Das größte Boot wurde nun ausgesetzt und bemannt, unsere Jäger nahmen Platz und fort ging es in den schmalen Flußarm, mitten in das Herz der grünen Wildnis hinein. Die Ruderer mußten natürlich oft mit den Rudern gegen das Schilf stoßen, mußten die Mangrovenfasern zurückschlagen oder durch natürliche Laubgänge fahren, sie hielten zuweilen auf Holms Bitte gänzlich an und entdeckten auch selbst an manchen Stellen Neues und Schönes, das erst besehen wurde. Hier ein Dorf oder eine Kolonie der kleinen fleißigen Webervögel, die ihre Nester aus Halmen glockenförmig und enggedrängt neben einander unter die Baumzweige hängen, dort Nashornvögel in der ganzen Pracht ihrer Farben und etwas weiter hin Herden gefleckter scheuer Antilopen. Wohin das Auge traf, begegnete ihm Schönheit, lockte der Zauber des Waldes zum Ausruhen, zum Genießen, — nur die gewünschten Flußpferde zeigten sich nicht.

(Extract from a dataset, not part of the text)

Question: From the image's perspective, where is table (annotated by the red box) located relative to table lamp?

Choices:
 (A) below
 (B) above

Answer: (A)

Plötzlich — horch! unter den Mangroven zur Linken regte sich’s. Das Wasser kräuselte, die Zweige rauschten, und einige kleine Vögel flogen erschreckt davon, dann wurde wieder alles still. Die Reisenden sahen einander an. „Was war das?“
„Vorsichtig!“ ermahnte Doktor Bolten. „Jede Art gefährlicher Raubtiere lebt hier herum.“
„Aber in das Boot hinein kann keines kommen. Ich will einmal nachsehen, was sich da bewegte!“
Und Franz fuhr mit dem Ruder in die Gebüsche hinein. Ein Pistolenschuß, den Holm abfeuerte, begleitete diese energische Nachforschung, aber der Erfolg war anders, als man es erwartete. Ein Schrei aus Menschenkehlen durchzitterte die Luft, ein schwarzes Gesicht, bis an den Mund im Schilf verborgen, sah mit dem Ausdruck der Todesangst zu den Weißen hinüber, während gleichzeitig ein Boot mit etwa zehn Negern an dem der Europäer vorbei das Weite zu gewinnen suchte. Kaum sahen aber die Schwarzen den in bedeutender Entfernung quer vor dem Flußarm liegenden Dampfer, als sie mutlos die Ruder sinken ließen und sich hockend im Kahn zusammendrängten. Die Feuerwaffen schienen ihnen den entsetzlichsten Schreck eingeflößt zu haben.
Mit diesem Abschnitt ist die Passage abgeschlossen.